▶ _What you have to do_: Lift out all lines below that contain "idea".

▶ _Dataset content_:
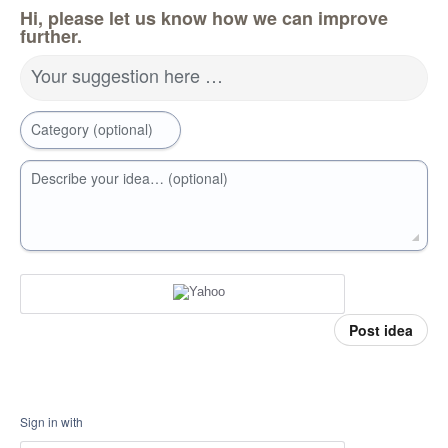
Hi, please let us know how we can improve
further.
Your suggestion here …
Category (optional)
Describe your idea… (optional)
Post idea
Sign in with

▶ _Task result_:
Describe your idea… (optional)
Post idea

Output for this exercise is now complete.